In a post by PIMCO ESG Research Analyst Samuel Mary, Portfolio Manager Ketish Pothalingam and ESG Research Analyst Juan Rojas, the fixed income manager outlined the drivers of the dramatic growth in SLBs, including investor interest in aligning their financial goals with sustainability benchmarks, and the facilitation of this growth, with the 2020 release by the International Capital Market Association (ICMA) of voluntary guidelines – the Sustainability-Linked Bond Principles – aimed at improving the transparency and overall integrity of the SLB market.
The post highlights the ability to strengthen the credibility of the SLB market, pointing out that “debatable practices” remain, that “continue to pose challenges for investors.” The authors state, for example, that “in many cases, deals have included ESG metrics only for direct greenhouse gas emissions even if the vast majority of the issuer’s overall emissions are indirect and other sustainability metrics, such as water, pollution, waste, safety, or health, are more relevant for the issuer’s industry.”
The post offers a number of suggestions to improve SLB structures, including introducing shorter trigger dates to evaluate if key performance indicator (KPI) targets have been met, building milestones into sustainability performance targets (SBTs) and providing legal documentation to demonstrate progress, and providing external verification of the historical performance of the KPIs, calculation methods and data quality.

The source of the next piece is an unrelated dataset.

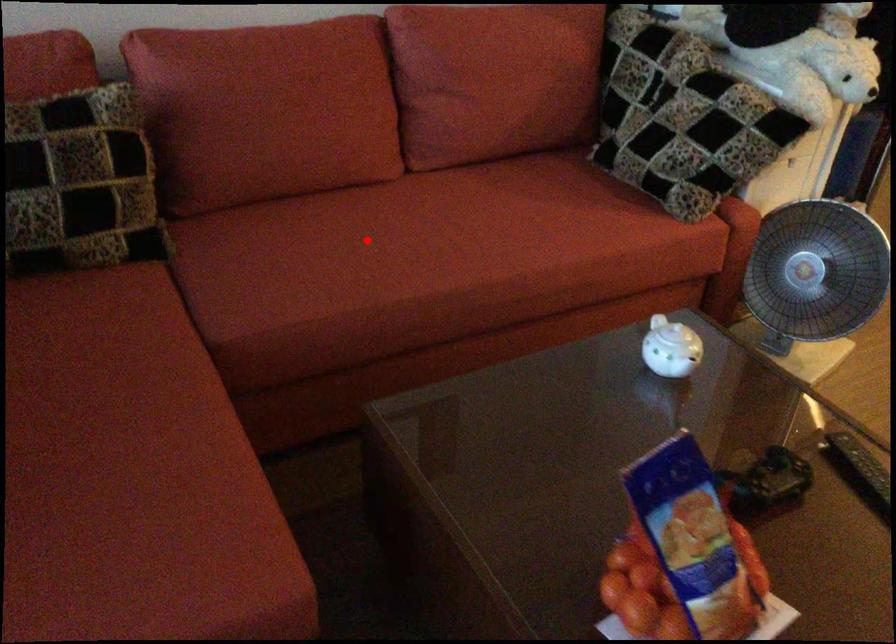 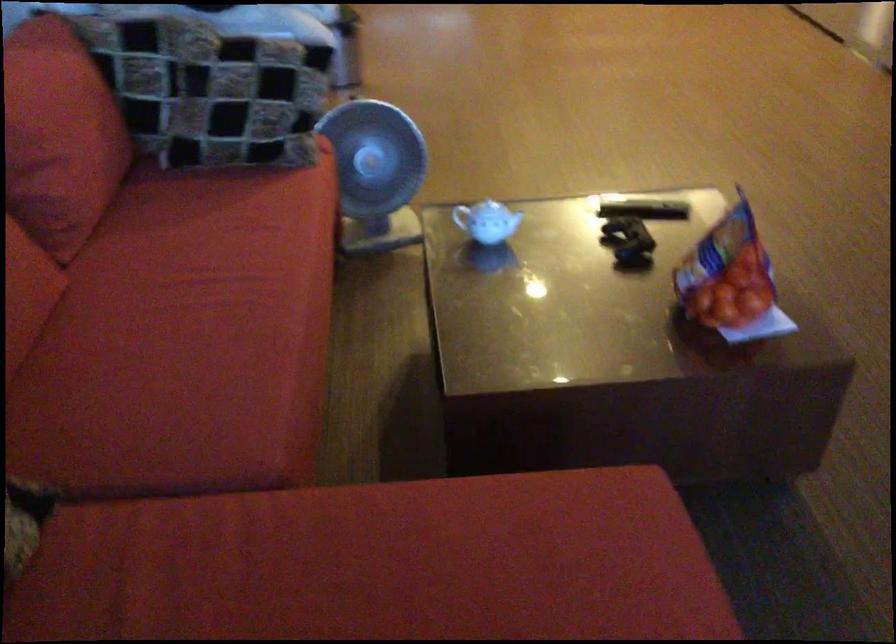 Find the pixel in the second image that matches the highlighted location in the first image.

(192, 330)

Recommendations also include following practices in line with typical bond covenants, including the use of credible and ambitious targets, the inclusion of material and relevant metrics.
The authors wrote:
“We believe SLBs sit well alongside the well-established use-of-proceeds markets, and we will continue to evaluate new deals based on our proprietary evaluation framework for ESG-labeled debt while partnering with issuers to support best practices. Most encouraging for us is the increasingly wide set of issuers choosing to issue SLBs. While clear progress has taken place, the room for improvement is undeniable.”